Directed by Justine Triet
Photographs by Tyler Mitchell
Written by Lynn Hirschberg

A woman in a yellow top sits at a table with a thoughtful expression, resting her chin on her hand, ...
Tyler Mitchell/W Magazine

I: “I’m So Happy”

On a sunny winter’s day in Beverly Hills, Sandra Hüller, wearing a navy Chanel swimsuit, was doing the breaststroke across an amoeba-shaped swimming pool. Hüller, who is nominated for the Best Actress Oscar for Anatomy of a Fall, in which she portrays a woman who is accused of killing her husband, can be wonderfully inscrutable on-screen. In both Anatomy of a Fall and her other 2023 film, the stunning The Zone of Interest, she never relies on movie star poses or mannerisms. But for the W shoot with Justine Triet, the director of Anatomy of a Fall, Hüller would be channeling the life of perhaps the greatest screen goddess of all time: Marilyn Monroe.

It was, however, Marilyn with a twist. “Justine and I were wondering what Marilyn’s life would have been like when she was my age—in her mid-40s,” Hüller told me, before changing into a lemon yellow Louis Vuitton one-piece bathing suit. “Marilyn died before she was 40. Maybe her star would have faded, and maybe she would have become a recluse in her home. We are imagining.”

Triet, who is nominated for Best Original Screenplay (together with her partner in life and work, Arthur Harari), Best Director, and Best Picture Oscars, agreed with Hüller. “Look at this photo of Marilyn,” she said, showing me her phone.
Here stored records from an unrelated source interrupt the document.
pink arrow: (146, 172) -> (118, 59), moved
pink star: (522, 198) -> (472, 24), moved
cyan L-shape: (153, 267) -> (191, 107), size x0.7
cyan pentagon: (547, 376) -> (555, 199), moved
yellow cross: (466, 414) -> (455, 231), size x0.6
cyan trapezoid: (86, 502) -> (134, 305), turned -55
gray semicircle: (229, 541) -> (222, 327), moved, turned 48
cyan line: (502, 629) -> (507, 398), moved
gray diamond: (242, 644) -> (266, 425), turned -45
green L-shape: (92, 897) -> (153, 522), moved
Monroe was in her kitchen, with a plate of food nearby. “She has a little sauce around her mouth,” Hüller exclaimed. “She had just eaten too much pasta!” Triet nodded—she clearly loved the small flaw behind the perfection. “Today I want to create a character that is as far away as possible from who Sandra is,” said Triet. “I am low-maintenance,” Hüller explained. “Marilyn was not.” Triet laughed. “Exactly.”

Sandra Hüller wears a Miu Miu dress and shoes.

Chanel coat.

Before becoming a filmmaker, Triet, who is tall, lanky, and naturally elegant, was an artist working in both abstraction and figuration. “But I always loved films and studied classic Hollywood movies,” she said as Hüller went to get her makeup done. Triet lives in Paris and has a fast, unhesitant manner that is instantly engaging. She easily switches between French and English, much in the same way that the characters in Anatomy of a Fall do. “When we wrote the script, we sent it to Sandra, and she had to take French lessons,” said Triet. She and Hüller had worked together on an earlier film, and Triet wrote the part in Anatomy of a Fall specifically for Hüller—even naming the character Sandra. “I thought that would be a way for her to say yes,” Triet explained. “It was a little trap!” Hüller overheard her and came back into the conversation. “But I don’t react to these kinds of traps!” she exclaimed. “I said yes immediately because it was just the greatest script.”

Hüller lives in Leipzig, Germany, with her teenage daughter and her dog, which appeared with her in The Zone of Interest. She grew up in East Germany with very little awareness of Western culture. “We had some American TV, like The A-Team and Knight Rider,” she said. She didn’t see many American movies but did manage to catch Dirty Dancing. “I was, of course, in love with Patrick Swayze,” she admitted. She began acting in theater long before films. Her first movie was Requiem, in 2006, in which she played an epileptic who believes she’s possessed by the Devil.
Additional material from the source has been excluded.